Equation for circle in the complex plane...

[cosine]

Hey, it help me alot if you could give me an equation solved for a complex [math]z[/math] in the complex plane union with infinity (sorry I don't know the latex for that). I'm looking for an equation of the form z = an expression made of the 3 complex numbers that determine it. I've been trying to find something like this for a few days, any help is appreciated.

 

Edit: By the way this is in Mobius geometry. The name aludes me of the plane, but basically the plane is the union of the complex plane and the point at infinity. Again, thanks for any help.

[Dave]

I'm fairly sure you're talking about projective 2 or 3-space, but I can't remember which.

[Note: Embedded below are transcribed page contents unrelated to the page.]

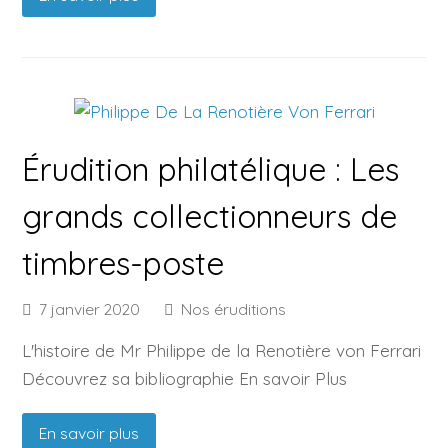
Érudition philatélique : Les
grands collectionneurs de
timbres-poste
7 janvier 2020
Nos éruditions
L'histoire de Mr Philippe de la Renotière von Ferrari
Découvrez sa bibliographie En savoir Plus
En savoir plus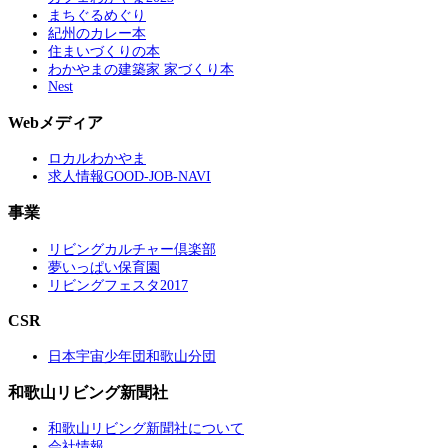
まちぐるめぐり
紀州のカレー本
住まいづくりの本
わかやまの建築家 家づくり本
Nest
Webメディア
ロカルわかやま
求人情報GOOD-JOB-NAVI
事業
リビングカルチャー倶楽部
夢いっぱい保育園
リビングフェスタ2017
CSR
日本宇宙少年団和歌山分団
和歌山リビング新聞社
和歌山リビング新聞社について
会社情報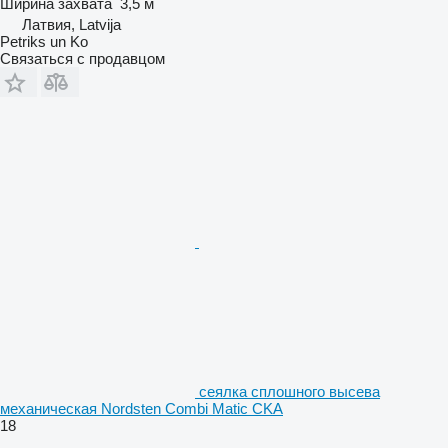
Ширина захвата
3,5 м
Латвия, Latvija
Petriks un Ko
Связаться с продавцом
сеялка сплошного высева
механическая Nordsten Combi Matic CKA
18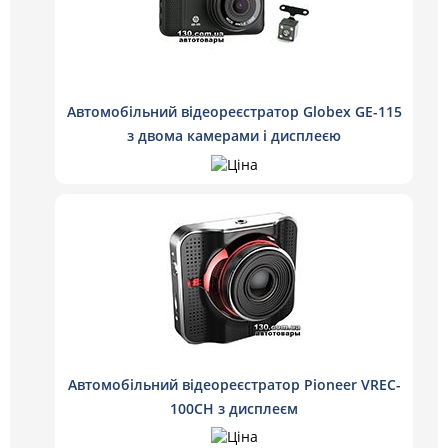
Автомобільний відеореєстратор Globex GE-115
з двома камерами і дисплеєю
Автомобільний відеореєстратор Pioneer VREC-
100CH з дисплеєм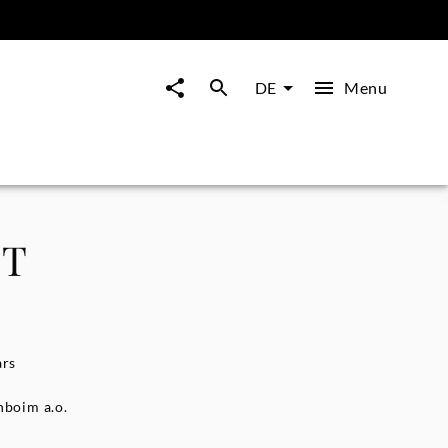
Menu
DE
ZT
ars
enboim a.o.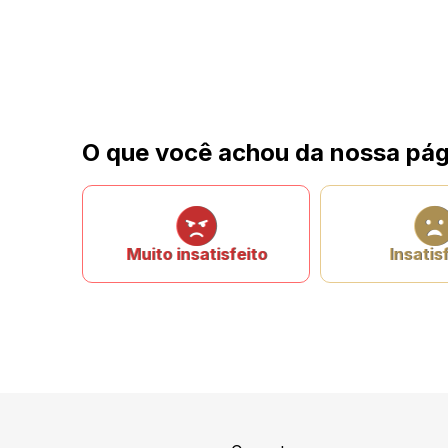
O que você achou da nossa pág
Muito insatisfeito
Insatis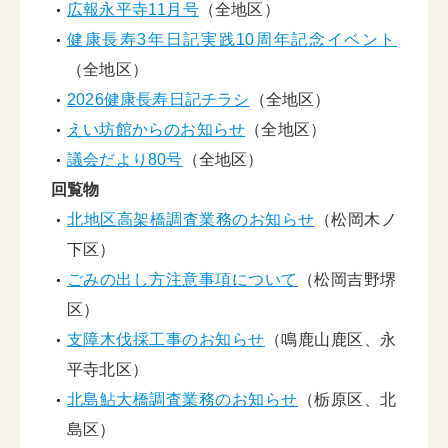
広報永平寺11月号
（全地区）
健康長寿3年日記実践10周年記念イベント
（全地区）
2026健康長寿日記チラシ
（全地区）
えい坊館からのお知らせ
（全地区）
議会だより80号
（全地区）
回覧物
北地区高架橋調査業務のお知らせ
（松岡木ノ
下区）
ごみの出し方注意事項について
（松岡吉野堺
区）
支障木伐採工事のお知らせ
（鳴鹿山鹿区、永
平寺北区）
北島鮎大橋調査業務のお知らせ
（栃原区、北
島区）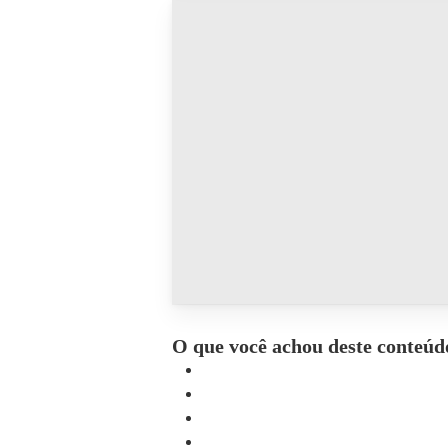
O que você achou deste conteúd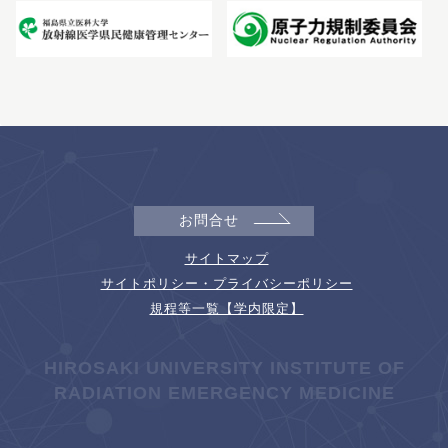
お問合せ
サイトマップ
サイトポリシー・プライバシーポリシー
規程等一覧【学内限定】
HIROSAKI UNIVERSITY INSTITUTE OF
RADIATION EMERGENCY MEDICINE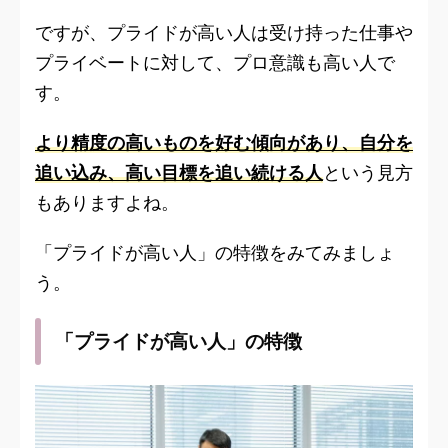
ですが、プライドが高い人は受け持った仕事や
プライベートに対して、プロ意識も高い人で
す。
より精度の高いものを好む傾向があり、自分を
追い込み、高い目標を追い続ける人
という見方
もありますよね。
「プライドが高い人」の特徴をみてみましょ
う。
「プライドが高い人」の特徴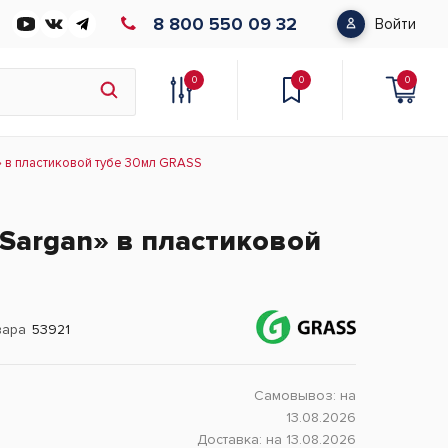
8 800 550 09 32
Войти
0
0
0
» в пластиковой тубе 30мл GRASS
«Sargan» в пластиковой
вара
53921
Самовывоз:
на
13.08.2026
Доставка:
на 13.08.2026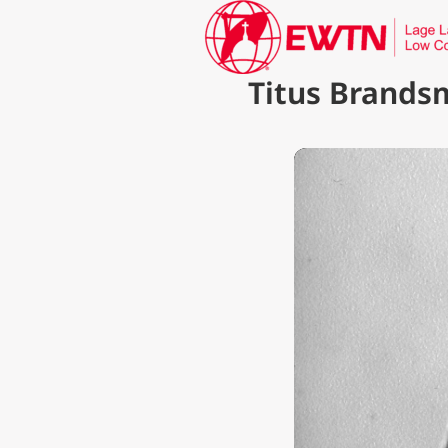
Titus Brandsm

I do remember that if you squash the boundary of a Mobius strip to a point, you get P². Can't remember the defining equation though.

[cosine]

Yeah my professor gave me a parametrication based on the theorem that the the transformation of z is real iff it is on the cline (also called a m-circle, or just a circle in Mobius geometry) of z_1, z_2, and z_3.

[cosine]

Hm my professor explained to me how to make a good parametrication, since we proved that The transformation on the cline (circle in mobius geometry) is real for a given point z if it is on the cline determined by the three points. So setting the transformation equal to a real number will provide an parametrication.